Effects of Ce content on microstructure evolution and magnetic properties for hot deformed Ce–Fe–B magnets

Abstract

Understanding the evolution of phase and microstructure is a critical step to prepare high performance magnets. In this work, hot deformed (HD) Ce–Fe–B magnets with different Ce contents are prepared. The results demonstrate that the content of CeFe2 phase is enhanced with increasing Ce content. And its distribution changes from the sporadic distribution for Ce13.5Fe81B5.5 magnet to the mixed distribution consisting of large strip-shaped grains and dispersed distribution around main phase for Ce17Fe78B5 magnet to the nearly complete dispersed distribution for Ce21Fe74B5 magnet.
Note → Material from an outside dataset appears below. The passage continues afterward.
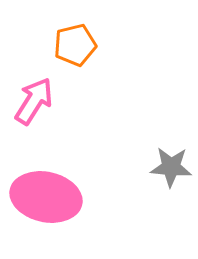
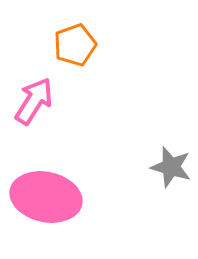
orange pentagon: rotated 6 degrees counterclockwise
gray star: rotated 12 degrees clockwise
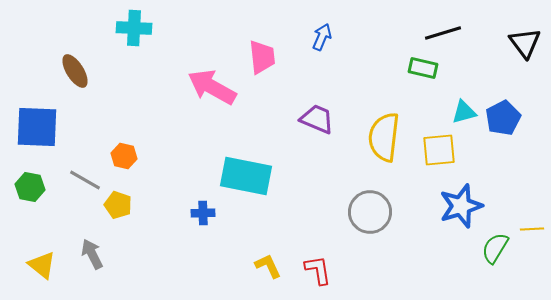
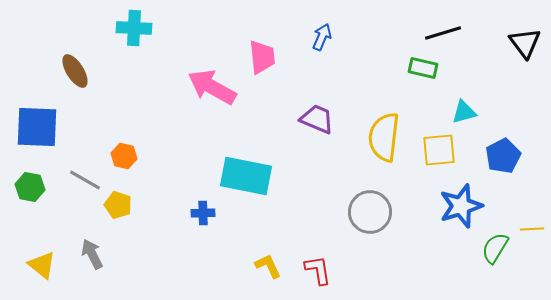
blue pentagon: moved 38 px down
These CeFe2 phase around main phase can increase magnetic isolation effect, improving the coercivity of HD magnet. In addition, it is found that a large amount of CeFe2 phase and equiaxed 2:14:1 phase grain without c-axis orientation surround each other, indicating that the CeFe2 phase is not favorable to the formation of c-axis orientation. Elemental metallurgical behavior reveals that Pr and Cu elements are segregated between platelet-shaped main phase grains, and however, for equiaxed grain region, Pr and Cu elements are enriched in CeFe2 phase. Based on the grain boundary diffusion (GBD), the coercivity, remanence and magnetic energy product are all improved significantly, increasing by 287%, 74%, and 371%, respectively, which is attributed to the formed (Pr, Ce)2Fe14B phase and increased magnetic isolation effects.